Já a juventude é uma época tão trágica quanto libertadora. Começamos a entender que somos parte de um todo imenso, o mundo, cheio de variedades, carências, complexos individuais, prazeres e dor. Olhamos para trás e soltamos um "puta que pariu, por que eu não fiz aquilo naquela oportunidade?". A resposta seria: simplesmente porque não havíamos chegado nesse ponto, no ponto de entender as coisas. Chegamos aos vinte e poucos anos cheios de conceitos engessados, cheios de concretude de ideias que nem sabemos de onde vieram. Novamente a vida nos parece turva. Temos idade e, muitas vezes, autonomia de ser, mas já somos e nem percebemos. Fomos levados até aqui por uma coisa que nos habituamos a chamar de crescimento. Cresceram a gente. A partir de agora é definir o que fazer com o que temos nas mãos. 

Os mais corajosos adultos usam o material como referência de desconstrução. Enfrentam seus medos, seus traumas, suas dúvidas. Planejam, cutucam, resolvem. Os Florentinos Ariza acreditam que o amor salva e que basta encontrar quem nos ame como somos que viveremos a felicidade. Os quietos, concisos e politicamente corretos agonizam por dentro e se enchem de ansiolíticos como se tapassem com uma rolha uma garrafa de champanhe prestes a explodir. Tem também os mais comuns, que encontram válvulas de escape, bem ao contrário dos concisos. Nesse caso, eles aproveitam todo o arsenal da modernidade, desde drogas a baladas sem propósito que irão alimentar uma sede de ser que termina na manhã (ou tarde) do dia seguinte. E muitos passam da faixa dos trinta vivendo isso. A famosa síndrome de Peter Pan. Os que sofrem dessa síndrome têm medo do próximo "estágio", como no Mário World. Então, já que passaram um bom tempo vivendo os vinte e poucos anos, acomodaram-se por ali mesmo. Sem novas síndromes.

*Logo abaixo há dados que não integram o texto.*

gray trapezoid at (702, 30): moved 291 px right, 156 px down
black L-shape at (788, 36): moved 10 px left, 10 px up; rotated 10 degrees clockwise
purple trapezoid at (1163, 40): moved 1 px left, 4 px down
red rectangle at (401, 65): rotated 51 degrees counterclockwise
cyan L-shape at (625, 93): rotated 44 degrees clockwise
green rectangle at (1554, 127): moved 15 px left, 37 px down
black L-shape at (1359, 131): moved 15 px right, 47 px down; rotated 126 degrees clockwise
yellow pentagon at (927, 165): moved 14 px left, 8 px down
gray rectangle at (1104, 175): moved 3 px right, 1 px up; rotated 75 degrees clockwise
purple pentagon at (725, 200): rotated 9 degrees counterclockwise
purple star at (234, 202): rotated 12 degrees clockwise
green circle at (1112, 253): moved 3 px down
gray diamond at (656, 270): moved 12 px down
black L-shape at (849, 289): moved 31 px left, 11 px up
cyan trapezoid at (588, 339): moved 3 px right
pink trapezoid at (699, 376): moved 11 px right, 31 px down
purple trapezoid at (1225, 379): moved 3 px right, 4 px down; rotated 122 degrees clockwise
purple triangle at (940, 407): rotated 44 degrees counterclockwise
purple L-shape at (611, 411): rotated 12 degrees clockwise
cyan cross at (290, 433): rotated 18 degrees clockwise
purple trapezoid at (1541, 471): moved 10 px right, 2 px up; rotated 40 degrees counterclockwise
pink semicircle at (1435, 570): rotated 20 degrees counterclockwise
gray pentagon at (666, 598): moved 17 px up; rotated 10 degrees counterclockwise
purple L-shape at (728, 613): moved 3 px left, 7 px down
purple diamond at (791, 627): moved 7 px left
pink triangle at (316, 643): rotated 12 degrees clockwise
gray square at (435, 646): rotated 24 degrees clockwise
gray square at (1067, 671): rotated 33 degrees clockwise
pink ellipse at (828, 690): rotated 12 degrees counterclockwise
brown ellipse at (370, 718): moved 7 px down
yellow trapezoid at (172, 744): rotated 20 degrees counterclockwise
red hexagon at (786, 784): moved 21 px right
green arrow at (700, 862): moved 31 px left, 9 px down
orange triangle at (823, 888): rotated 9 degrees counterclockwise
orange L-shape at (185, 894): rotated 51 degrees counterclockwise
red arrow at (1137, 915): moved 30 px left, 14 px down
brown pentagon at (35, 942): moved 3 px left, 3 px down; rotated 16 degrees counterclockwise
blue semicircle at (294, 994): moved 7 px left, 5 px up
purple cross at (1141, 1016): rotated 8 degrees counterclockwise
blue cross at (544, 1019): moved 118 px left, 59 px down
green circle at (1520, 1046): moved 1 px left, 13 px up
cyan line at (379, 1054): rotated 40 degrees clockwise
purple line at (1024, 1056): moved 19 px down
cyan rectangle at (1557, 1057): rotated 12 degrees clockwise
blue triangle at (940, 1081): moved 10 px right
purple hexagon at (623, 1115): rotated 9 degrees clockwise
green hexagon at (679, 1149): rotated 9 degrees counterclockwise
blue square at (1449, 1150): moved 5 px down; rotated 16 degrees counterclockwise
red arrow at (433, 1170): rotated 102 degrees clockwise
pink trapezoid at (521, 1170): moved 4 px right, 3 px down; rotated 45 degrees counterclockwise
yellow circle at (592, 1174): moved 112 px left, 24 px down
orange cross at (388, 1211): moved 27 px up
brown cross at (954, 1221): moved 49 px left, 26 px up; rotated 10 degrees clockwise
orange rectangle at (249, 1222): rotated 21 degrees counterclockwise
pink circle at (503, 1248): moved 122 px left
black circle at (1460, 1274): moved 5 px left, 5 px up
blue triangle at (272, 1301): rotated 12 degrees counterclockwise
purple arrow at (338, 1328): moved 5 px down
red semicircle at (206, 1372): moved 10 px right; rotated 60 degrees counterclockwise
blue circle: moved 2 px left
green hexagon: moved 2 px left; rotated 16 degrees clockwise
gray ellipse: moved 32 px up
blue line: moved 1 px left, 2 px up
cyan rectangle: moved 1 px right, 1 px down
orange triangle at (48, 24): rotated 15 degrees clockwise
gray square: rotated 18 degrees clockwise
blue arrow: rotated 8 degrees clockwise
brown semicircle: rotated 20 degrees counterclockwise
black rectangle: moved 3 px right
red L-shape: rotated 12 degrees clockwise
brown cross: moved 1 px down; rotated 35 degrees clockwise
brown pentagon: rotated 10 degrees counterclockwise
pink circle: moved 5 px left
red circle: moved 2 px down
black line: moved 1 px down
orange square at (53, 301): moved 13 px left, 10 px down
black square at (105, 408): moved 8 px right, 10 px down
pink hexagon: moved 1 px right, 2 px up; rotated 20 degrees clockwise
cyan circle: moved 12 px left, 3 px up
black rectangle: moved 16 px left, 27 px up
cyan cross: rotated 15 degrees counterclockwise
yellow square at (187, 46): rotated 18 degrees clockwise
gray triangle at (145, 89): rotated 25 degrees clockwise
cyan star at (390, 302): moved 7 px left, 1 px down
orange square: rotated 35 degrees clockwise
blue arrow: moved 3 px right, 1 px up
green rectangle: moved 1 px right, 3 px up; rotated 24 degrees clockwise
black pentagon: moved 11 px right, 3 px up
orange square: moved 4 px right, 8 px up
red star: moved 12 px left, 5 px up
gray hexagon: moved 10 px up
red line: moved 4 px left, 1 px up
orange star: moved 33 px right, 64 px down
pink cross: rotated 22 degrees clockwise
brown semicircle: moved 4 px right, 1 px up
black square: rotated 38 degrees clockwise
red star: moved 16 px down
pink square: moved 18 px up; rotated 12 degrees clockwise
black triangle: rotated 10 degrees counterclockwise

O que leva o mundo para frente(?) é exatamente não enxergar e brecar a vida com um freio de mão. Paradoxal? Isso, assim mesmo. Melhor metáfora seria dizer que esses dirigem a vida em piloto automático ou desligaram ela, mas sem tirar da tomada, no stand by. Aí não tem sofrimento: panos quentes em qualquer urgência de vida (fica aí, cara, cresce agora não, vai ter bolo!). Em outras palavras: não assume posições novas.

Eu, no curso dessa longa (?) história minha, tive a sorte de ter poucos e bons amigos, com os quais eu posso ser livremente. Não que a nossa existência esteja fadada à limitada condição de nascença. Todos nós estamos sempre, incansavelmente, buscando ser melhores - às vezes, nem percebemos isso, mas estamos. Muitas vezes, erradamente, mas estamos. Seja para si mesmo, seja para os outros. E, no ideal dos casos, todas as respostas anteriores estariam corretas. 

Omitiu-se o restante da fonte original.